1.2.3. Ebbene, a fronte di questa ricostruzione, si riscontra nel caso concreto che la necessaria formulazione della contestazione è stata totalmente carente nell’atto di appello, ove il motivo attinente alle aggravanti non ha alcuno specifico ed autonomo rilievo, né è elaborato oltre la generica allegazione in un motivo pluricomprensivo, che mirava ad una generica attenuazione del trattamento sanzionatorio attraverso l’applicazione delle circostanze attenuanti generiche in prevalenza sulle aggravanti contestate ovvero la esclusione di queste ultime.
Né vale contestare che la genericità della allegazione difensiva trovi la propria giustificazione nella mancata elaborazione del punto in primo grado. Va infatti evidenziato che la conferma della imputazione da parte del giudice di primo grado, anche negli aspetti circostanziali, affrontati e risolti in senso affermativo a pg. 5, non ha richiesto una specifica elaborazione motivazionale, dato che la stessa difesa nelle proprie conclusioni, così come trascritte nella intestazione della sentenza, si era limitata a formulare conclusioni assolutorie (eventualmente con ricorso alla ‘formula dubitativa’) senza spingersi ad elaborare ulteriormente in merito al trattamento sanzionatorio.
1.2.4. Ne consegue, pertanto, che tale doglianza risulta inammissibile in quanto irritualmente proposta già in appello, essendo principio incontestato che la causa di inammissibilità possa essere dichiarata ora per allora.
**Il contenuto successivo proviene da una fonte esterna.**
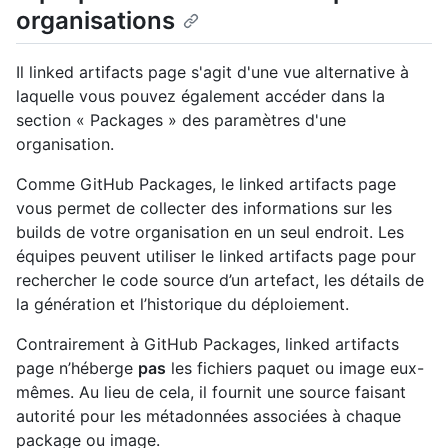
organisations
Il linked artifacts page s'agit d'une vue alternative à
laquelle vous pouvez également accéder dans la
section « Packages » des paramètres d'une
organisation.
Comme GitHub Packages, le linked artifacts page
vous permet de collecter des informations sur les
builds de votre organisation en un seul endroit. Les
équipes peuvent utiliser le linked artifacts page pour
rechercher le code source d’un artefact, les détails de
la génération et l’historique du déploiement.
Contrairement à GitHub Packages, linked artifacts
page n’héberge
pas
les fichiers paquet ou image eux-
mêmes. Au lieu de cela, il fournit une source faisant
autorité pour les métadonnées associées à chaque
package ou image.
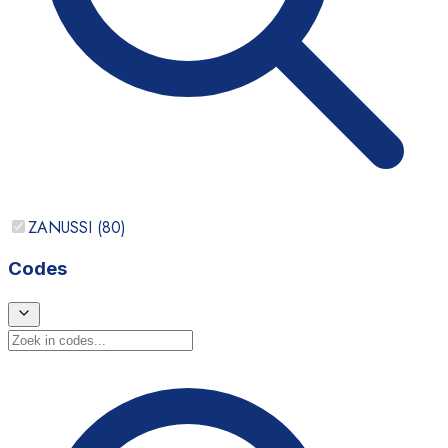
ZANUSSI
(
80
)
Codes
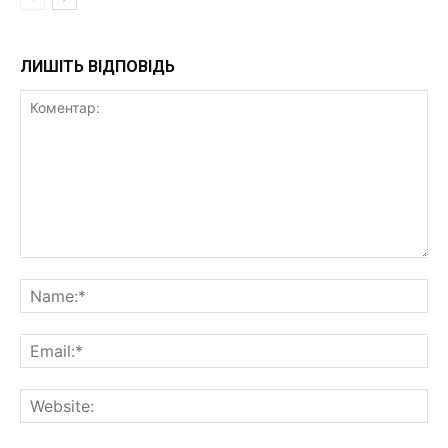
ЛИШІТЬ ВІДПОВІДЬ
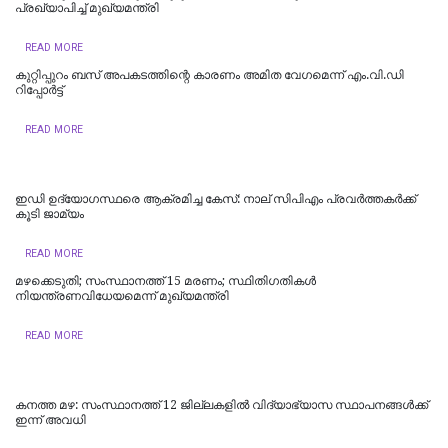
പ്രഖ്യാപിച്ച് മുഖ്യമന്ത്രി
READ MORE
കുറ്റിപ്പുറം ബസ് അപകടത്തിന്റെ കാരണം അമിത വേഗമെന്ന് എം.വി.ഡി
റിപ്പോര്‍ട്ട്
READ MORE
ഇഡി ഉദ്യോഗസ്ഥരെ ആക്രമിച്ച കേസ്: നാല് സിപിഎം പ്രവർത്തകർക്ക്
കൂടി ജാമ്യം
READ MORE
മഴക്കെടുതി; സംസ്ഥാനത്ത് 15 മരണം; സ്ഥിതിഗതികൾ
നിയന്ത്രണവിധേയമെന്ന് മുഖ്യമന്ത്രി
READ MORE
കനത്ത മഴ: സംസ്ഥാനത്ത് 12 ജില്ലകളില്‍ വിദ്യാഭ്യാസ സ്ഥാപനങ്ങള്‍ക്ക്
ഇന്ന് അവധി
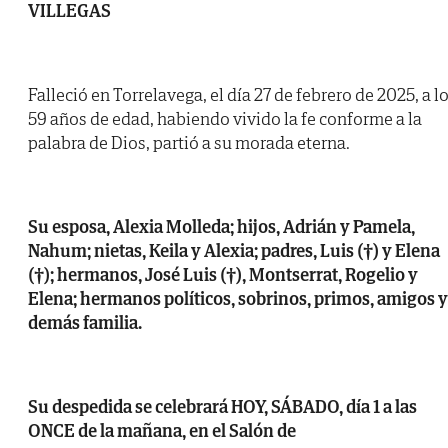
VILLEGAS
Falleció en Torrelavega, el día 27 de febrero de 2025, a l
59 años de edad, habiendo vivido la fe conforme a la
palabra de Dios, partió a su morada eterna.
Su esposa, Alexia Molleda; hijos, Adrián y Pamela,
Nahum; nietas, Keila y Alexia; padres, Luis (†) y Elena
(†); hermanos, José Luis (†), Montserrat, Rogelio y
Elena; hermanos políticos, sobrinos, primos, amigos y
demás familia.
Su despedida se celebrará HOY, SÁBADO, día 1 a las
ONCE de la mañana, en el Salón de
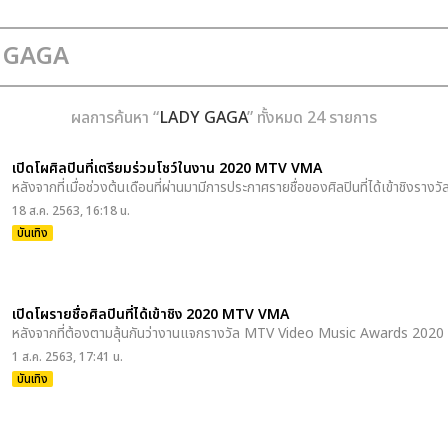
ผลการค้นหา “
LADY GAGA
” ทั้งหมด 24 รายการ
เปิดโผศิลปินที่เตรียมร่วมโชว์ในงาน 2020 MTV VMA
หลังจากที่เมื่อช่วงต้นเดือนที่ผ่านมามีการประกาศรายชื่อของศิลปินที่ได้เข้าชิงรางวั
18 ส.ค. 2563, 16:18 น.
บันเทิง
เปิดโผรายชื่อศิลปินที่ได้เข้าชิง 2020 MTV VMA
หลังจากที่ต้องตามลุ้นกันว่างานแจกรางวัล MTV Video Music Awards 2020 จะส
1 ส.ค. 2563, 17:41 น.
บันเทิง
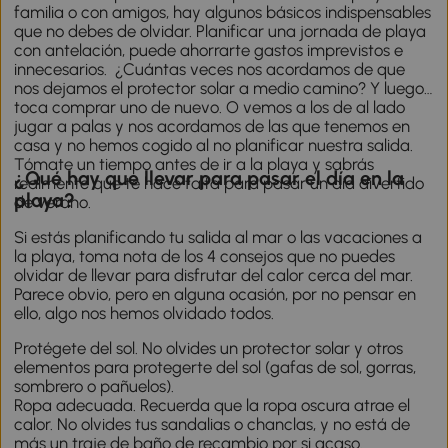
familia o con amigos, hay algunos básicos indispensables
que no debes de olvidar. Planificar una jornada de playa
con antelación, puede ahorrarte gastos imprevistos e
innecesarios. ¿Cuántas veces nos acordamos de que
nos dejamos el protector solar a medio camino? Y luego
toca comprar uno de nuevo. O vemos a los de al lado
jugar a palas y nos acordamos de las que tenemos en
casa y no hemos cogido al no planificar nuestra salida.
Tómate un tiempo antes de ir a la playa y sabrás
¿Qué hay que llevar para pasar el día en la
realmente que te hace falta para pasar un día divertido
playa?
de verano.
Si estás planificando tu salida al mar o las vacaciones a
la playa, toma nota de los 4 consejos que no puedes
olvidar de llevar para disfrutar del calor cerca del mar.
Parece obvio, pero en alguna ocasión, por no pensar en
ello, algo nos hemos olvidado todos.
Protégete del sol. No olvides un protector solar y otros
elementos para protegerte del sol (gafas de sol, gorras,
sombrero o pañuelos).
Ropa adecuada. Recuerda que la ropa oscura atrae el
calor. No olvides tus sandalias o chanclas, y no está de
más un traje de baño de recambio por si acaso.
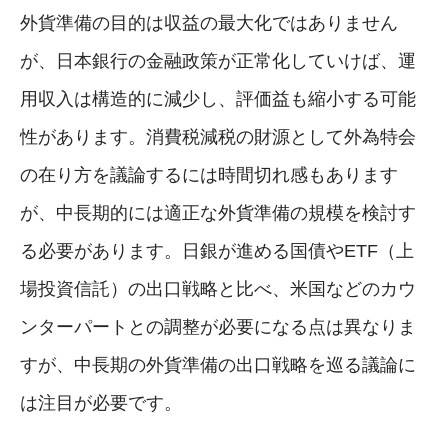
外貨準備の目的は収益の最大化ではありません
が、日本銀行の金融政策が正常化していけば、運
用収入は構造的に減少し、評価益も縮小する可能
性があります。消費税減税の財源として外為特会
の在り方を議論するには時間切れ感もあります
が、中長期的には適正な外貨準備の規模を検討す
る必要があります。日銀が進める国債やETF（上
場投資信託）の出口戦略と比べ、米国などのカウ
ンターパートとの調整が必要になる点は異なりま
すが、中長期の外貨準備の出口戦略を巡る議論に
は注目が必要です。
Infatti, l’inammissibilità dell’atto di appello per difetto di specificità dei motivi può essere rilevata anche in cassazione ai sensi dell’art. 591 cod. proc. pen. e che, per altro verso, deve ritenersi inammissibile, per carenza d’interesse, il ricorso per cassazione avverso la sentenza di secondo grado che non abbia preso in considerazione un motivo di appello inammissibile ab origine , in quanto l’eventuale accoglimento della doglianza non sortirebbe alcun esito favorevole in sede di giudizio di rinvio (Sez 6, n. 47722 del 06/10/2015, COGNOME, Rv. 265878 – 01; Sez. 2, n. 10173 del 16/12/2014, dep. 2015, COGNOME, Rv. 263157 – 01).
All’inammissibilità del ricorso consegue, ai sensi dell’art. 616 cod. proc. pen., la condanna del ricorrente al pagamento delle spese del procedimento nonché, ravvisandosi profili di colpa nella determinazione della causa di inammissibilità, al pagamento in favore della cassa delle ammende della somma di euro tremila, così equitativamente fissata.
P.Q.M.
Dichiara inammissibile il ricorso e condanna il ricorrente al pagamento delle spese processuali e della somma di euro tremila in favore della cassa delle ammende.